- Node functions: Currently, each node utilizes a step function based on a random threshold. Most neural networks use some combination of sigmoid and similar functions, so I'd like my neural networks to have use of those as well. However, I then saw a paper on Cartesian Genetic Programming (CGP) which unlike genetic programming (GP) uses a network structure (instead of a tree) to represent programs and emphasizes separating the genotype and the phenotypic representation. As I read this I thought about giving the nodes in my networks even more functions to use: how could I have functions that take in types that are not real numbers? How would nodes coordinate between their outputs and expected inputs if they're different types?
- Evolutionary Strategies: There seems to be some different definitions for this, but I take it to mean applying a genetic algorithm not just to the neural networks I'm developing, but also to the parameters that define the bounds on those networks. In particular, there's a method called Covariance Matrix Adaptation - Evolutionary Strategy (CMA-ES) which drives these changes in a way that reduces wasting effort on parameters that are closely correlated.
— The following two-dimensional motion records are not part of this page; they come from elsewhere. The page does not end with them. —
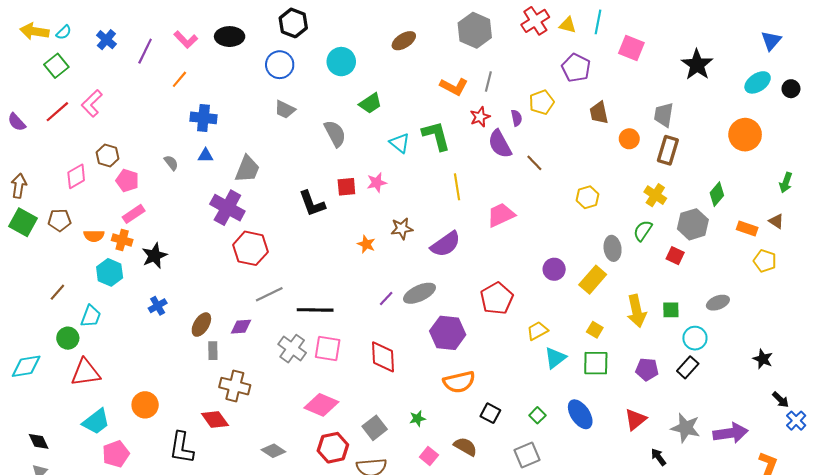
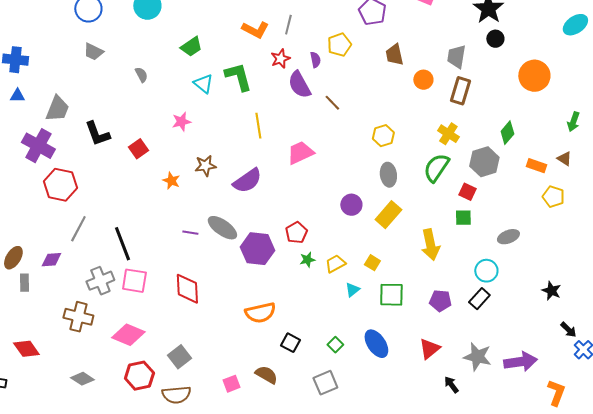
cyan ellipse: (758, 82) -> (575, 25), moved
black circle: (791, 89) -> (495, 39), moved
green trapezoid: (370, 103) -> (191, 47), moved
gray semicircle: (335, 134) -> (141, 75), size x0.6
red square: (346, 187) -> (138, 149), moved, turned -30
black L-shape: (312, 203) -> (97, 134), moved
green semicircle: (643, 231) -> (436, 168), size x1.4
gray ellipse: (613, 248) -> (388, 175), moved
gray ellipse: (419, 293) -> (222, 228), turned 60
gray line: (269, 294) -> (78, 229), turned -36
purple line: (386, 298) -> (190, 233), turned 56
red pentagon: (497, 298) -> (296, 233), size x0.7
black line: (315, 310) -> (122, 244), turned 68
green square: (671, 310) -> (463, 218), moved
yellow square: (595, 330) -> (372, 263), moved
purple hexagon: (448, 333) -> (257, 249), moved
gray cross: (292, 349) -> (100, 281), turned 32
cyan triangle: (555, 358) -> (352, 290), size x0.7
brown cross: (235, 386) -> (78, 317), moved
green star: (417, 418) -> (307, 260), moved
pink square: (429, 456) -> (231, 384), turned 30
- Problem Classification: Currently my networks can handle an array of real numbers for their input and produce an array of real numbers for their output. I'd like the program to handle different forms of data and produce different types of output. What's more, once the program has solved several different types of problems, it should be able to tell from the data coming in (based on a classifier network) what kind of problem it is and create the initial parameters accordingly.
- Human-Assisted Selection: There are already several systems that create a random group of individuals, ask the user to select which ones they prefer, and make the next generation from that. I'd like to have the same ability with my program. On another level, a neural network could use the initial population of individuals as its input and the user's selection as its expected output to train it in making suggestions to the user.
- Multilevel Selection: By creating additional populations of individuals, more complex behavior can be generated...
It has started me thinking on a very interesting set of questions: Can you use neuroevolution in a cumulative fashion so that you train a network to do one thing and then train it to do something more advanced based on the initial training? It's the adage that you have to crawl before you can walk, and walk before you can run (even though one isn't use to do the next).
Are there learning tracks where you train a neural network the first thing on the track and that prepares it to learn the next thing, and so on? Or is it more of a network where each learning outcome is a node and the nodes feeding into the next layer of nodes all need to be learned before the next layer can be learned? This seems more logical to me. Not only does a person need to learn how to crawl, but they also must learn how to stand before they learn how to walk. Maybe a feed-forward network, since it's unlikely that something learned down the line would be required for an earlier learning node (though back-propagation does seem in effect to strengthen the earlier understandings).
The question then becomes, what starts the whole thing off? What are the first things that babies learn and must master before they can progress to the next stage of learning? Certainly as a person gains experience in multiple, cross-cutting fields (e.g. music, language), the inspiration and understanding to progress becomes more complex, but what about at the very beginning? Is it something that can be mapped out? Has someone already done this?